Am 7. August forderten 94 Abgeordnete unterschiedlicher politischer Couleur Präsident Macron in einem offenen Brief in der Zeitung Le Figaro auf, „die Politik Frankreichs in Afrika zu überdenken“. Ein prominentes Beispiel dafür sei Marokko.
Neben dem Werben Macrons um Algerien belasten weitere Fragen die Beziehungen zu Marokko.
Die Beziehungen zwischen Frankreich und Marokko sind erheblich belastet, auch wenn alles im Stillen abläuft, anders als bei der Krise mit Spanien.
Die aktuellen Ursachen sind die Pegasus – Abhöraffäre, die Verringerung der Rüstungskäufe Marokkos in Frankreich, der neue Wettbewerb um den Auftrag zum Ausbau des Schienennetzes sowie vor allem die Haltung Frankreichs zum Hoheitsanspruchs Marokko auf die Region Westsahara / marokkanische Sahara.
Bei der Pegasus-Affäre reagierte Frankreich auf mutmaßliche Abhöraktionen Marokkos unter Einsatz der israelischen Software Pegasus verärgert, und glaubte den Versicherungen der marokkanischen Führung sowie mutmaßlich höchsten Vertretern des Landes nicht, dass Marokko die Software nicht besitzen würde und auch nicht gegen Frankreich oder gar den französischen Präsidenten eingesetzt habe.
In Rabat fühlt man sich brüskiert und mit einer Arroganz von Seiten Paris konfrontiert, wenn selbst die Versicherungen von höchster Stelle nicht genügen und man das Gefühl vermittelt bekam, dass Spionagemaßnahmen nur in einer Richtung, nämlich ausgehend von Frankreich oder anderer ähnlicher Staaten akzeptiert werden, nicht aber von einem vermeintlichen ärmeren Land oder gar einer ehemaligen Kolonie. Das wird als Ausdruck einer Doppelmoral betrachtet, auch in Erinnerung an die sog. Crypto-Affäre.
Maghreb – CIA und BND hörten maghrebinische und andere Staaten ab.
Marokko reagierte darauf von höchster Stelle postwenden, durch die Öffnung der Projekte zum Ausbau des Schienennetzes, insbesondere Afrikas erster Hochgeschwindigkeitszugstrecke, für andere Anbieter außer Frankreich, darunter China, Korea und sogar Deutschland.
Zugleich wird die Bedeutung der französischen Sprache in Wirtschaft, Kultur und Bildung zu Gunsten der englischen Sprache reduziert.
Auch in Europa intensiviert man die Zusammenarbeit in wirtschaftlichen Fragen mit Deutschland und Großbritannien, anstatt mit Frankreich und erklärt Spanien zum neuen engsten Partner.

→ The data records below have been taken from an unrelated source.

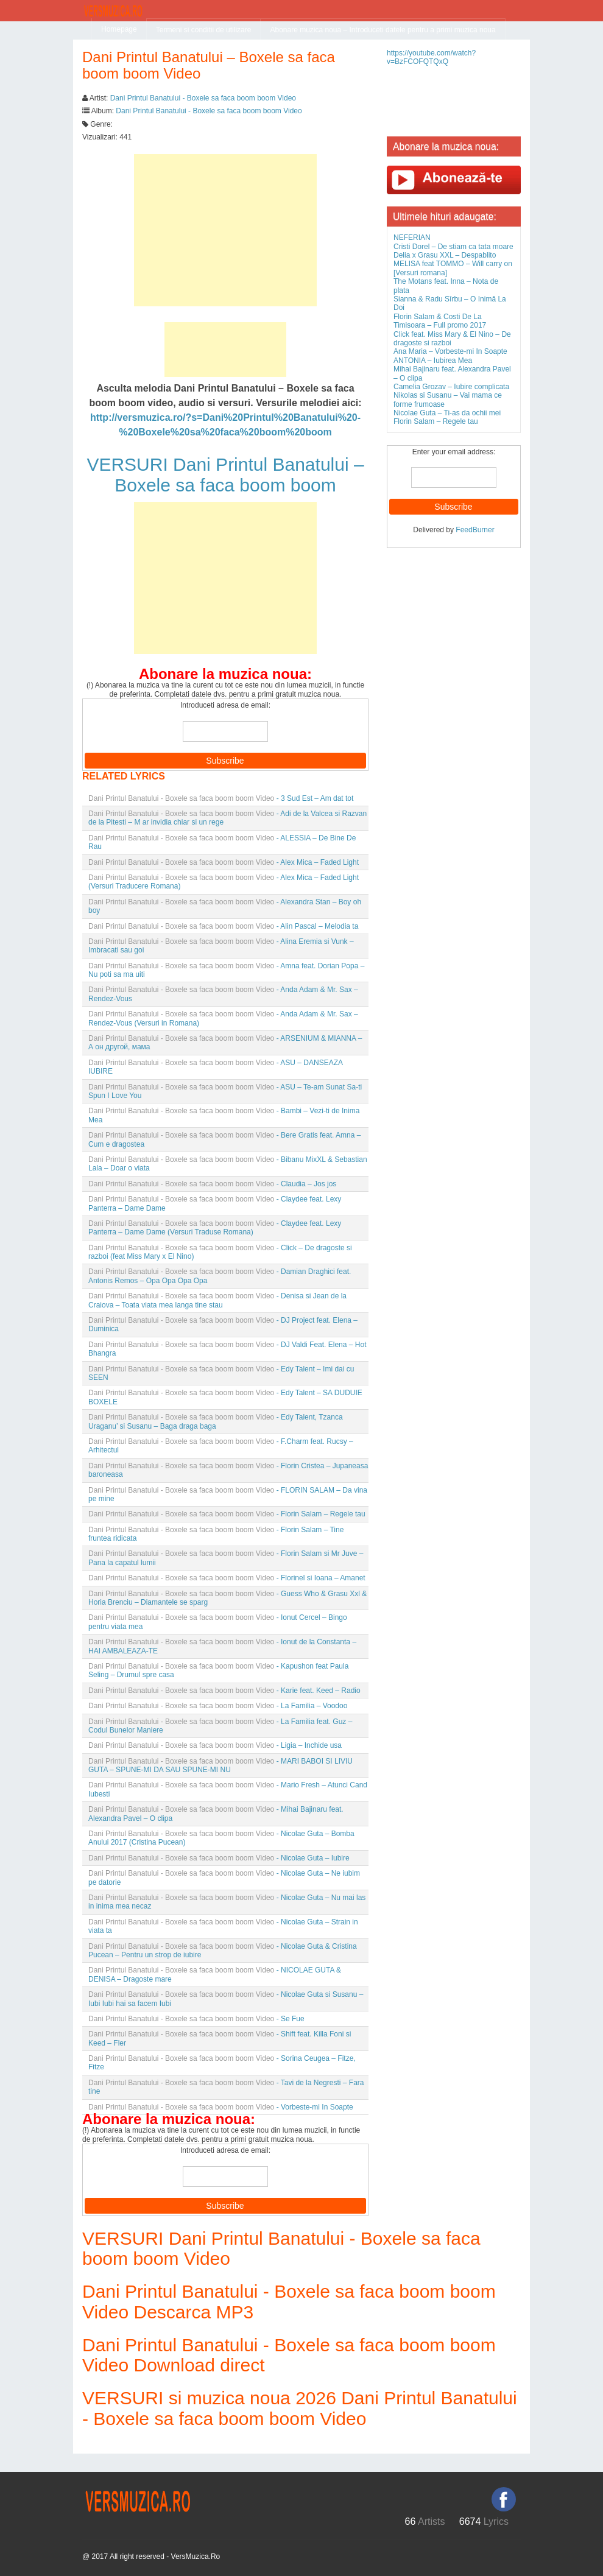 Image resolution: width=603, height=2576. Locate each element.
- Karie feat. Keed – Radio (224, 1690)
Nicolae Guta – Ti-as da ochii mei (447, 413)
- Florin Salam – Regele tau (226, 1514)
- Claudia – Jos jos (212, 1184)
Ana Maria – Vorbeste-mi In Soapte (450, 351)
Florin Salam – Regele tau (435, 421)
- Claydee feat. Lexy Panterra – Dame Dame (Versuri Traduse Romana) (214, 1227)
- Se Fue (196, 2019)
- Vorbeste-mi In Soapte (220, 2107)
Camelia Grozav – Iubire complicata (451, 386)
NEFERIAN (412, 237)
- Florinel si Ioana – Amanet (226, 1578)
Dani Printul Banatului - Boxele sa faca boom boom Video (203, 98)
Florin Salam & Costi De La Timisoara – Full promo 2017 (439, 320)
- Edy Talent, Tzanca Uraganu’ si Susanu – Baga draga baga (215, 1421)
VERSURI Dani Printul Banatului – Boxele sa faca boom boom (225, 474)
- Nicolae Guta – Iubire (219, 1858)
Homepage (119, 29)
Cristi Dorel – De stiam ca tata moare (453, 246)
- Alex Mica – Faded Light (223, 862)
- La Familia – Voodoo (217, 1705)
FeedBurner (475, 530)
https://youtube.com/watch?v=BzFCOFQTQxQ (431, 57)
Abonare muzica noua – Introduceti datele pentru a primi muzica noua (382, 30)
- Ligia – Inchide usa (215, 1745)
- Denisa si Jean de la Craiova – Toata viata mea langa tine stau (217, 1300)
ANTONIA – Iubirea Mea (432, 360)
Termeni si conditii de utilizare (204, 30)
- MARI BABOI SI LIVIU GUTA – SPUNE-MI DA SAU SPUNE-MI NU (220, 1765)
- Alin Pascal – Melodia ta (223, 926)
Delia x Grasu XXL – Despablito (444, 255)
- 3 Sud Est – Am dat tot (220, 798)
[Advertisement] (225, 230) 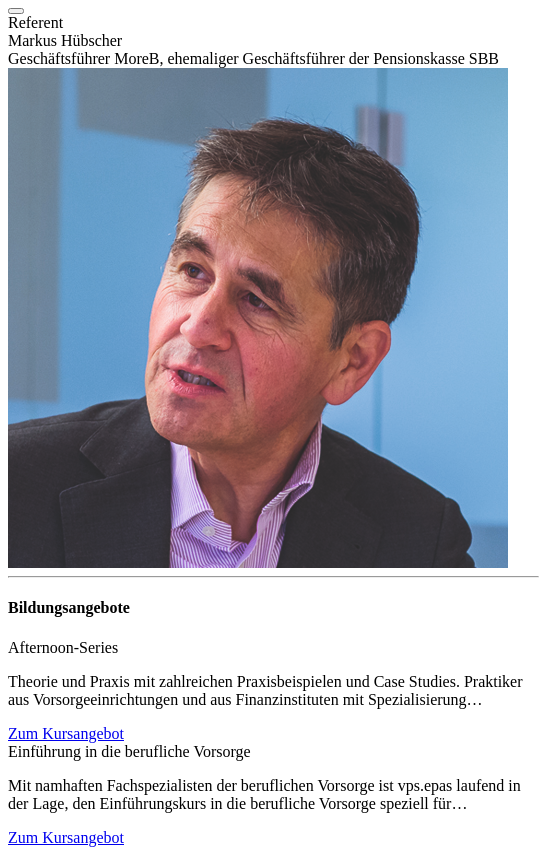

Auch gegenüber dem Präsidenten Macron wird man deutlich. Mehrfach hatte dieser Angekündigt, das nordafrikanische Königreich besuchen zu wollen, doch Marokko konnte keinen passenden Termin für einen Besuch Macrons finden, insbesondere nach seinem Besuchen in Algerien und betrachtet die Einschränkung der Visa-Vergabe als mutmaßliches Druckinstrument als Versuch der Demütigung und Ausdruck einer teilweise unveränderten Bewertung Marokkos als ehemalige Kolonie.
Aber von besonderer Bedeutung ist für Marokko die Haltung aller Partner und vor allem Frankreichs zum Hoheitsanspruch des Königreiches auf die Westsahara / marokkanische Sahara.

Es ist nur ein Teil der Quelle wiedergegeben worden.